Anda di halaman 1dari 5

Bagi Anda yang sering berkutat di dunia website, JavaScript tentu sudah tidak asing lagi.

Mungkin Anda termasuk orang yang belum mengerti apa itu JavaScript. Berikut sejarah dan
penjelasan JavaScript.

Sejarah JavaScript
JavaScript pertama kali diperkenalkan oleh Netscape pada tahun 1995. Pada awalnya bahasa
yang sekarang disebut JavaScript ini dulunya dinamai “LiveScript”” yang berfungsi sebagai
bahasa sederhana untuk browser Netscape Navigator 2 yang sangat populer pada saat itu.
Kemudian sejalan dengan sedang giatnya kerjasama antara Netscape dan Sun (pengembang
bahasa pemrograman “Java”) pada masa itu, maka Netscape memberikan nama “JavaScript”
kepada bahasa tersebut pada tanggal 4 desember 1995.

Pada saat yang bersamaan Microsoft sendiri mencoba untuk mengadaptasikan teknologi ini yang
mereka sebut sebagai “Jscript” di browser milik mereka yaitu Internet Explorer 3. JavaScript
sendiri merupakan modifikasi dari bahasa pemrograman C++ dengan pola penulisan yang lebih
sederhana dari bahasa pemrograman C++.

Pengertian JavaScript
JavaScript adalah bahasa pemrograman berbasis prototipe yang berjalan disisi
klien. Jika kita berbicara dalam konteks web, sederhananya, kita dapat
memahami JavaScript sebagai bahasa pemrograman yang berjalan khusus
untuk di browser atau halaman web agar halaman web menjadi lebih hidup.
Kalau dilihat dari suku katanya terdiri dari dua suku kata, yaitu Java dan
Script. Java adalah Bahasa pemrograman berorientasi objek, sedangkan
Script adalah serangkaian instruksi program.

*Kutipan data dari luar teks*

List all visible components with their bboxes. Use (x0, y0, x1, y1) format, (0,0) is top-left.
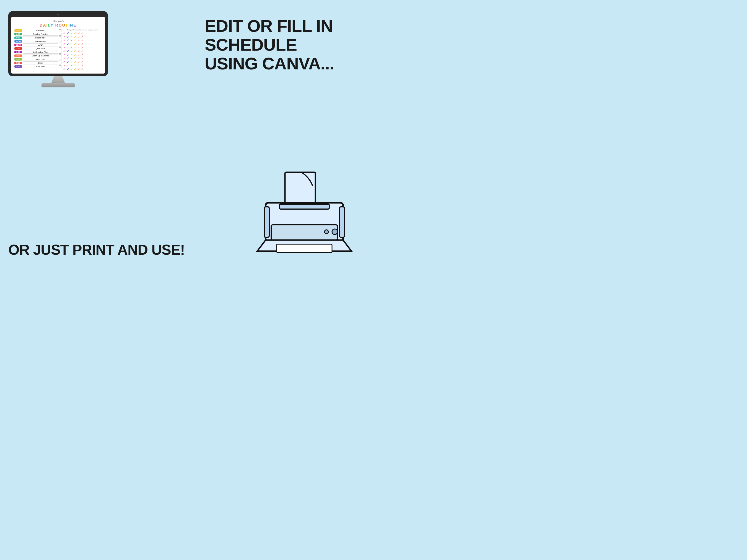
table-row: 9:00 Snack Time (15, 36, 61, 39)
monitor-screen: Charlotte's DAILY ROUTINE 7:00 Breakfast (11, 17, 105, 74)
time-badge: 8:00 (15, 33, 22, 35)
check-mark: ✓ (77, 46, 80, 49)
check-mark: ✓ (63, 43, 66, 46)
activity-cell: Breakfast (23, 29, 58, 32)
time-badge: 2:00 (15, 51, 22, 53)
table-row: 3:00 Clean Up & Chores (15, 54, 61, 57)
activity-cell: Reading Practice (23, 33, 58, 36)
activity-cell: Bed Time (23, 65, 58, 68)
svg-rect-6 (339, 207, 344, 237)
edit-title-line1: EDiT OR FiLL iN SCHEDULE (205, 16, 333, 54)
check-mark: ✓ (70, 68, 73, 71)
check-mark: ✓ (63, 57, 66, 60)
check-mark: ✓ (63, 64, 66, 67)
time-badge: 3:00 (15, 54, 22, 57)
monitor-stand (8, 76, 108, 83)
check-mark: ✓ (74, 39, 76, 42)
check-mark: ✓ (74, 35, 76, 38)
table-row: 2:00 Art/Creative Play (15, 51, 61, 54)
check-mark: ✓ (70, 35, 73, 38)
schedule-table: 7:00 Breakfast 8:00 Reading Practice 9:0… (15, 29, 61, 71)
check-mark: ✓ (70, 53, 73, 56)
check-mark: ✓ (70, 60, 73, 63)
monitor-stand-neck (51, 76, 65, 83)
table-row: 7:00 Breakfast (15, 29, 61, 32)
check-mark: ✓ (63, 35, 66, 38)
check-mark: ✓ (70, 46, 73, 49)
check-mark: ✓ (81, 32, 83, 35)
check-mark: ✓ (70, 57, 73, 60)
check-mark: ✓ (74, 50, 76, 53)
check-mark: ✓ (67, 46, 69, 49)
time-badge: 1:00 (15, 47, 22, 50)
table-row: 5:30 Dinner (15, 61, 61, 64)
check-mark: ✓ (70, 50, 73, 53)
check-mark: ✓ (70, 39, 73, 42)
printer-svg (249, 169, 360, 275)
edit-fill-title: EDiT OR FiLL iN SCHEDULE USiNG CANVA... (205, 17, 365, 73)
check-mark: ✓ (63, 32, 66, 35)
check-column-red: ✓ ✓ ✓ ✓ ✓ ✓ ✓ ✓ ✓ ✓ ✓ (81, 32, 83, 71)
check-mark: ✓ (74, 46, 76, 49)
check-mark: ✓ (70, 32, 73, 35)
checkbox-cell (59, 51, 61, 54)
check-mark: ✓ (81, 39, 83, 42)
time-badge: 7:00 (15, 29, 22, 32)
print-use-text-section: OR JUST PRiNT AND USE! (8, 241, 185, 258)
check-mark: ✓ (77, 35, 80, 38)
checkbox-cell (59, 44, 61, 47)
check-mark: ✓ (70, 43, 73, 46)
check-mark: ✓ (81, 60, 83, 63)
checkbox-cell (59, 58, 61, 61)
check-mark: ✓ (63, 46, 66, 49)
svg-rect-0 (285, 172, 315, 206)
svg-point-7 (332, 229, 337, 235)
check-mark: ✓ (63, 39, 66, 42)
activity-cell: Quiet Time (23, 47, 58, 50)
activity-cell: Lunch (23, 44, 58, 47)
table-row: 8:00 Bed Time (15, 65, 61, 68)
check-mark: ✓ (77, 60, 80, 63)
svg-point-8 (325, 230, 328, 234)
checkbox-cell (59, 36, 61, 39)
check-column-pink: ✓ ✓ ✓ ✓ ✓ ✓ ✓ ✓ ✓ ✓ ✓ (63, 32, 66, 71)
check-mark: ✓ (81, 64, 83, 67)
check-mark: ✓ (63, 68, 66, 71)
check-mark: ✓ (74, 43, 76, 46)
check-mark: ✓ (70, 64, 73, 67)
check-mark: ✓ (77, 64, 80, 67)
activity-cell: Dinner (23, 61, 58, 64)
check-mark: ✓ (81, 46, 83, 49)
check-mark: ✓ (67, 35, 69, 38)
check-mark: ✓ (77, 68, 80, 71)
checkbox-cell (59, 62, 61, 64)
check-mark: ✓ (74, 64, 76, 67)
check-mark: ✓ (74, 57, 76, 60)
checkbox-cell (59, 29, 61, 32)
check-mark: ✓ (63, 53, 66, 56)
activity-cell: Snack Time (23, 36, 58, 39)
monitor-stand-base-wrapper (8, 83, 108, 87)
check-mark: ✓ (67, 57, 69, 60)
time-badge: 12:00 (15, 44, 22, 46)
checkmarks-header: Just print and cut out to use on your ch… (63, 29, 102, 31)
checkbox-cell (59, 40, 61, 43)
check-mark: ✓ (77, 53, 80, 56)
check-mark: ✓ (77, 43, 80, 46)
monitor-stand-base (42, 83, 75, 87)
monitor-outer-frame: Charlotte's DAILY ROUTINE 7:00 Breakfast (8, 11, 108, 76)
monitor-display: Charlotte's DAILY ROUTINE 7:00 Breakfast (8, 11, 108, 87)
check-mark: ✓ (81, 50, 83, 53)
edit-title-line2: USiNG CANVA... (205, 54, 334, 73)
check-mark: ✓ (81, 43, 83, 46)
checkbox-cell (59, 54, 61, 57)
activity-cell: Art/Creative Play (23, 51, 58, 54)
check-mark: ✓ (67, 39, 69, 42)
screen-name: Charlotte's (15, 20, 102, 22)
time-badge: 5:30 (15, 62, 22, 64)
svg-rect-5 (264, 207, 269, 237)
check-mark: ✓ (74, 32, 76, 35)
monitor-camera (57, 14, 59, 16)
table-row: 12:00 Lunch (15, 44, 61, 47)
activity-cell: Play Outside (23, 40, 58, 43)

Secara fungsional, JavaScript digunakan untuk menyediakan akses script pada objek yang
dibenamkan ( embedded ). Contoh sederhana dari penggunaan JavaScript adalah membuka
halaman pop up, fungsi validasi pada form sebelum data dikirimkan ke server, merubah image
kursor ketika melewati objek tertentu, dan lain lain.

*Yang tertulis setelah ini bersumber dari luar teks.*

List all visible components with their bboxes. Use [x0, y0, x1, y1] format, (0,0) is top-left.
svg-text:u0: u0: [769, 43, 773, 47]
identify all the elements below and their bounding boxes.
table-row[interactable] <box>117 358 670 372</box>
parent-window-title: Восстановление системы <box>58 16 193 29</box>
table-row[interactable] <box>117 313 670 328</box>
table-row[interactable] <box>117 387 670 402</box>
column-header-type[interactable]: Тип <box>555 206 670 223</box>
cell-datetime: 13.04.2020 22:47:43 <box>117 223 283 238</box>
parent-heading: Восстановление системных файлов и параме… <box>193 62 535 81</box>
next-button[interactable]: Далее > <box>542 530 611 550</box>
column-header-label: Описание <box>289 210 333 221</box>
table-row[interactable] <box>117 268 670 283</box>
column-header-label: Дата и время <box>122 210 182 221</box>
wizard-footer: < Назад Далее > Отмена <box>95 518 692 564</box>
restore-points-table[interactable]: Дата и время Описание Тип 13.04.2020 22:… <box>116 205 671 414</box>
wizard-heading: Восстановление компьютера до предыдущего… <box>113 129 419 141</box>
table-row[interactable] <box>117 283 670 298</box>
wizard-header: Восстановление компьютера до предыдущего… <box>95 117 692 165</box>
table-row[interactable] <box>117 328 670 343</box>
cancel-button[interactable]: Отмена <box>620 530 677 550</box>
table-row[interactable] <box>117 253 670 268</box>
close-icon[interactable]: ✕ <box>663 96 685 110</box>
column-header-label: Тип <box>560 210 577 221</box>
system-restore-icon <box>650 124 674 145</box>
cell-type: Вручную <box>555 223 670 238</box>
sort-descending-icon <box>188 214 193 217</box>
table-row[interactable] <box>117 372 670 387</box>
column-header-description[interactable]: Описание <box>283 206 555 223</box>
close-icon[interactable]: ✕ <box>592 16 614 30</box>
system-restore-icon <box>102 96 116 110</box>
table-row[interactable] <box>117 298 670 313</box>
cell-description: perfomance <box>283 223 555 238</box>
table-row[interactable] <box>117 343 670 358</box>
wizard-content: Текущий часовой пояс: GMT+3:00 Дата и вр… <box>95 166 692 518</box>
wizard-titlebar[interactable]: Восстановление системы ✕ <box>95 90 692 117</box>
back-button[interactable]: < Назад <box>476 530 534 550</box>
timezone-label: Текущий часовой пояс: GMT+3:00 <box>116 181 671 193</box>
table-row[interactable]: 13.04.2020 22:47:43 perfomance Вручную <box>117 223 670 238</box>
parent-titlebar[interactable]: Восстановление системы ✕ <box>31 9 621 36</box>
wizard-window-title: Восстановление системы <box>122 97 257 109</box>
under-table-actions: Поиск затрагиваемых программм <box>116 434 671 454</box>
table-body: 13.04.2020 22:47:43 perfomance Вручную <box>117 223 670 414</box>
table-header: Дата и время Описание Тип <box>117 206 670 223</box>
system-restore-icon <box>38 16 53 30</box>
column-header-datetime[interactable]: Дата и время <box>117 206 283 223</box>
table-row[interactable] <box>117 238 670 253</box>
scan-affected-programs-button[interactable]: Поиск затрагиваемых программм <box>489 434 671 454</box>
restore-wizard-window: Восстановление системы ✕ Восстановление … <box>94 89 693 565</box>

Yang Harus Diperhatikan Dalam Penulisan JavaScript


Yang harus diperhatikan dalam pengelolaan pemrograman JavaScript, diantaranya JavaScript
adalah “case sensitive”, yang artinya JavaScript membedakan huruf besar dan huruf kecil. Jika
Anda pernah belajar bahasa pemrograman seperti Turbo C atau C++, maka sama seperti bahasa
pemrograman tersebut, dimana huruf T tidak sama dengan huruf t.

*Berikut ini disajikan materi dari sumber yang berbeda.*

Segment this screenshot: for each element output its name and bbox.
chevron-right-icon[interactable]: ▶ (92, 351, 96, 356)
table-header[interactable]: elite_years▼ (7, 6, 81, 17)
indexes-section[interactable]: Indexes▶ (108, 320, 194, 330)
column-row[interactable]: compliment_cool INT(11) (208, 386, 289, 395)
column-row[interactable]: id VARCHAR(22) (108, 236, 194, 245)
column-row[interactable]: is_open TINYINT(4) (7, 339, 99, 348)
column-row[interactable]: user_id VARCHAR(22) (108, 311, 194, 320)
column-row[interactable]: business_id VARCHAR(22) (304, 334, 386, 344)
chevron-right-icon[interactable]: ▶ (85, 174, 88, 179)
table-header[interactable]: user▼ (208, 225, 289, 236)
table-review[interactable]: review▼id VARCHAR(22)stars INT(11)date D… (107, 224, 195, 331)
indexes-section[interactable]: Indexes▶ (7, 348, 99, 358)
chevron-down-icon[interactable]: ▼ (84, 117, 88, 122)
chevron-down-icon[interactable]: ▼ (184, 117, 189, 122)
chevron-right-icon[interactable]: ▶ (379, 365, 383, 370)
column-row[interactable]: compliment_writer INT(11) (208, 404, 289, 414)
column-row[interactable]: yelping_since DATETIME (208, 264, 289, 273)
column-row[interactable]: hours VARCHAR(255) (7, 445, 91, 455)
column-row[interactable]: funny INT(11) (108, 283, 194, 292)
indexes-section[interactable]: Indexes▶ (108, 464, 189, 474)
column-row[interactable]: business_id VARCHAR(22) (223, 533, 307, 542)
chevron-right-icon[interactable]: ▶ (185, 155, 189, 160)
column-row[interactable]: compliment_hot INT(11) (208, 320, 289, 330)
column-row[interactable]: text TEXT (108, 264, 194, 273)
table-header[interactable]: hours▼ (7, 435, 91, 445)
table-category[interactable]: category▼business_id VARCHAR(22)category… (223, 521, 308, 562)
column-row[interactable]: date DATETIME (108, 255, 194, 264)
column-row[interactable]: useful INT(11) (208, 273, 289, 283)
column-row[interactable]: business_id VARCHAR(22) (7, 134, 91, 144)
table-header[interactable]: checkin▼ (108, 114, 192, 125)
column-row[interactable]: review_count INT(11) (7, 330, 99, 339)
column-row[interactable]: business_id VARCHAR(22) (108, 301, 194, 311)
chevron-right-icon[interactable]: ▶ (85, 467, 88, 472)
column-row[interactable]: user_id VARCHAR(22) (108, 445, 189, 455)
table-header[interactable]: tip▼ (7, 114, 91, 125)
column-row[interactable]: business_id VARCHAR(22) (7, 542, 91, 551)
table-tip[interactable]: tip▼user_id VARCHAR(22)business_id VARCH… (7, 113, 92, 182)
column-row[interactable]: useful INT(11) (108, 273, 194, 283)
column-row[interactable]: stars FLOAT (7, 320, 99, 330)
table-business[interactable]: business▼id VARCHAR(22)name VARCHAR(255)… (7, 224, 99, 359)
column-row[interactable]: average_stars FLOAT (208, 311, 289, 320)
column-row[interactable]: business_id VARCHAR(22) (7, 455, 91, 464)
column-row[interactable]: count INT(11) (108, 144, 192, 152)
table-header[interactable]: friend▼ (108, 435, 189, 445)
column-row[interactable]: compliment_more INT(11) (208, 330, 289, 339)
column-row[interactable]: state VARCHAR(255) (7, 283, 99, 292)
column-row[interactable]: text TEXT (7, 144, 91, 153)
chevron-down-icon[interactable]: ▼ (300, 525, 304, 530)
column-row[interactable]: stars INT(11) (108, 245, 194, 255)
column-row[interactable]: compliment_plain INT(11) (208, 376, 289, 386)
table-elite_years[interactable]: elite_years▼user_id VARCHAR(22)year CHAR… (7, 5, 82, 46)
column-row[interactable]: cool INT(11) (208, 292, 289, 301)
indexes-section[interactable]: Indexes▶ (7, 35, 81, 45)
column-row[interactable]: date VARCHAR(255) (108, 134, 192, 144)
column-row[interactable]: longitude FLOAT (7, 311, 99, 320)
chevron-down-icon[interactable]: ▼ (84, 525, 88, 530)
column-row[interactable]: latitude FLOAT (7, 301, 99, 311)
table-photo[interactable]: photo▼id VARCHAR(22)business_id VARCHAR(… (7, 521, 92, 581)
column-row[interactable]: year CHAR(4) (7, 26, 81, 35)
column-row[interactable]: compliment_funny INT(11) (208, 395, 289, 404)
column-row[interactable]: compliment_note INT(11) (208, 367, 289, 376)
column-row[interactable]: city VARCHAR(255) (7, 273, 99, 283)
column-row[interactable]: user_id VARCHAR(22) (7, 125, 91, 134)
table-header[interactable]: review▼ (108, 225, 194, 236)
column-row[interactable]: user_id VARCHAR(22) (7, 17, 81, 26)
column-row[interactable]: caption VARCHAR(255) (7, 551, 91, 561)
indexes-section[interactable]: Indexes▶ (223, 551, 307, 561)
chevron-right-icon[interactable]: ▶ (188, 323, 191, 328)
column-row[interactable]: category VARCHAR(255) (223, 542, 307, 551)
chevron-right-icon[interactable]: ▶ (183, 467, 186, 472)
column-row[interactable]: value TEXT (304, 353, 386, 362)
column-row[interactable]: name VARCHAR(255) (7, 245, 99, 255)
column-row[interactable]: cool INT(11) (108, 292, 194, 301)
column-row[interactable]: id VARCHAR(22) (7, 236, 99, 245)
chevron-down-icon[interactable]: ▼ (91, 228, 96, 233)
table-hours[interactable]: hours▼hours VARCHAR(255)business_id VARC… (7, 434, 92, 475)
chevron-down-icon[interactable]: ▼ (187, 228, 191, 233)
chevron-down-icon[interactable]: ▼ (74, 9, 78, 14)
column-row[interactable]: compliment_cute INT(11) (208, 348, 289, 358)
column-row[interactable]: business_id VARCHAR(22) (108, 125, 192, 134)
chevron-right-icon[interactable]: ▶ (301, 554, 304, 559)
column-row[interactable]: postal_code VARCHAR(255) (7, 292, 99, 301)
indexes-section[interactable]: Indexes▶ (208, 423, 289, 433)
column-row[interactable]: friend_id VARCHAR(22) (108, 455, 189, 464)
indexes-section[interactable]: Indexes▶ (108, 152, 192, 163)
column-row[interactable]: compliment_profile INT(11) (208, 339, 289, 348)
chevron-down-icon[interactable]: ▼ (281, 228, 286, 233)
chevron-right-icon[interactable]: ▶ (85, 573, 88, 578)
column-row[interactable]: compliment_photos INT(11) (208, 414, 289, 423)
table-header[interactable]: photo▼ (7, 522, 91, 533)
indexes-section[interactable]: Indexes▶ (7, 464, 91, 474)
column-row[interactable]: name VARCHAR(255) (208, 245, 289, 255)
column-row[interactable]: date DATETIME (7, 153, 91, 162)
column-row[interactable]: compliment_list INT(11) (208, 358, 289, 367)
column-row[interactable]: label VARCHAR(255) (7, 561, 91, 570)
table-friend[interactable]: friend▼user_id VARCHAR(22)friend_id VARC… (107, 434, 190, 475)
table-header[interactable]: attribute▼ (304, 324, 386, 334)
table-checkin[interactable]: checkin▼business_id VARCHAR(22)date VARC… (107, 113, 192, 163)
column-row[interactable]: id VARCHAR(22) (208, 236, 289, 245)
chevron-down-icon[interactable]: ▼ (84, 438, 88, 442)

Dalam bahasa pemrograman JavaScript juga, sebagai contoh fungsi perintah var tidak boleh
ditulis Var dan juga tidak boleh ditulis VAR (huruf besar semua), yang benar adalah var (huruf
kecil semua). Perintah lain adalah new Date tidak boleh ditulis new date (huruf kecil semua),
dsb.

Kelebihan JavaScript
JavaScript bekerja pada sisi browser. maksudnya begini : untuk menampilkan halaman web, user
menuliskan alamat web di address bar url. setelah itu, browser “mengambil” file html ( dengan
file jJvaScript yang melekat padanya jika memang ada ) ke server yang beralamat di URL yang
diketikan oleh user. Selesai file diambil, file ditampilkan pada browser. Nah, setelah file
JavaScript berada pada browser, barulah script JavaScript tersebut bekerja.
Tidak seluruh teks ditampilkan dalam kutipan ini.